“The world is sacred.
It can’t be improved.
If you tamper with it, you’ll ruin it.
If you treat it like an object, you’ll lose it”.
The world is sacred – specifically the planet we stand on – it derives from the mysterious unfolding of destiny over a huge span of time, and has evolved against all the odds as a rare life-supporting satellite – and we are wise to respect its sacredness, and so rather than treat it as a thing or object, treat it as a living, evolving organism, a process in motion informed by the same invisible force of nature that makes the grass grow and the blood flow in our bodies. This doesn’t mean we have to worship it or be reverent towards it any more than our arms should worship or be reverent to our hands because we are so inextricably linked as expressions of nature – but that we respect it as we might our own mother.
Tampering with it, mining its resources, especially to the extent we are now what with shale gas and so on, in a bid to continually improve quality of life by increasing convenience levels, paradoxically reduces quality of life both in the short term as the further removed we become from the natural environment the more effete, weak and ineffectual we become, the less true energy and vitality we’re able to summon in any given moment, and in the long term because at the current rate of tampering we’ll not even have a planet to stand on at all before long.
But this doesn’t preclude working with the planet – tending to her hairdo and adjusting its décolletage, working with it respectfully in terms of agriculture and so on.
However we don’t live in an ideal world – in 1800 there were 1 billion of us. Just over 200 years later we’re now nudging 8 billion – when Lao Tsu, the librarian who collated the 81 wee homilies comprising the Tao Te Ching, nearly 3,000 years ago, was bumbling about there were probably no more than 30 million of us worldwide.
Feeding all of 8 billion of us without recourse to industrial style farming, which depends on oil and so on both in production and distribution, while not impossible is almost so in practical terms at least in the short term (during which many would die of hunger).
Moreover the Taoists were the progenitors of the yin-yang equation – the notion that everything in the realm of matter is governed by the alternating phases of contraction and expansion, emptiness and fullness, scarcity and plenitude, folly and wisdom.

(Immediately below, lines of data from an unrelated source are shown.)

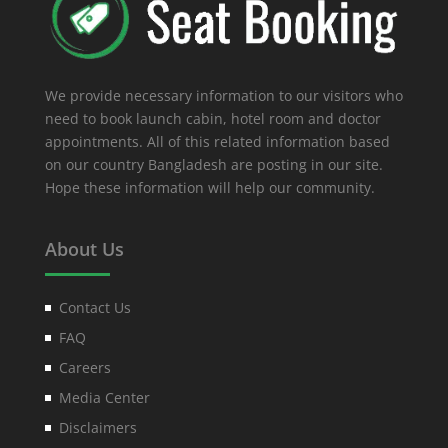
We provide necessary information to our visitors who
need to book launch cabin, hotel room and doctor
appointments. All of this related information based
on our country Bangladesh are posting in our site.
Hope these information will help our community.
About Us
Contact Us
FAQ
Careers
Media Center
Disclaimers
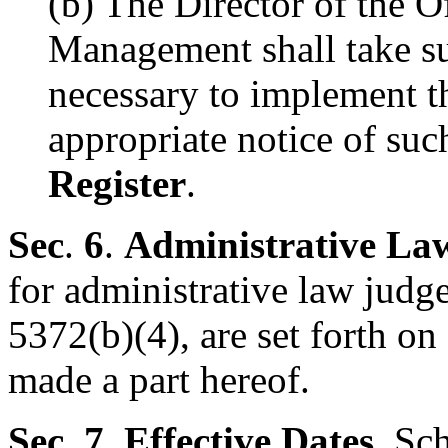
(b) The Director of the O
Management shall take su
necessary to implement t
appropriate notice of su
Register
.
Sec
.
6
.
Administrative La
for administrative law judg
5372(b)(4), are set forth o
made a part hereof.
Sec. 7
.
Effective Dates
. Sc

This mature view contrasts dramatically with our relatively uncouth Cartesian notions of either-or – good or bad, ecologically sound or ecologically destructive – and so on.
Of all people the Taoists knew best that it’s always a combination of wisdom and folly, productiveness and destructiveness, as we don’t live in an ideal world – and this is so for all nature throughout the cosmos, not just human nature and the doings of humankind.
The Taoist wisdom is that if we can at least be maintaining 51% wise behaviour we’re winning and any better than that we’re winning even better.
This incidentally is what’s meant by us not being able to improve the world no matter what – because on account of the yin and yang, the dark that comes with the light, whatever we do to improve it will simultaneously give rise to conditions that will deteriorate it.
So when it comes to working with rather than against nature and specifically nature as we find it here on Earth, it’s not that Lao Tsu was suggesting we abandon agriculture, sewage, sanitation, communication systems, industry, transportation, energy systems and everything else comprising contemporary global infrastructure – after all, he would have benefited by and depended on similar support systems such as they were then in his own time.
He was merely pointing out the stark fact that eventually tampering with, and mining the guts of this remarkable organic spaceship will not ultimately improve life and will in fact entirely destroy it.
Hence the less we destroy, the more slowly we destroy it, the more time we’ll be granted here, and the more we cooperate and work respectfully with rather than against nature, the more congenial the time we have left to spend here will be.
And that’s why EcoHustler and similar enterprises are important – as the more of us who wake up and realize the game is not to destroy everything in order to become the richest most powerful person being flung out into space when it all goes bang, but to cooperate responsibly with nature – with all aspects of it – the rock formations, the plants, the animals, the people, all of it – to dance with it in harmony rather than fight with it in disharmony, the more time we’ll have here and the better that time will be.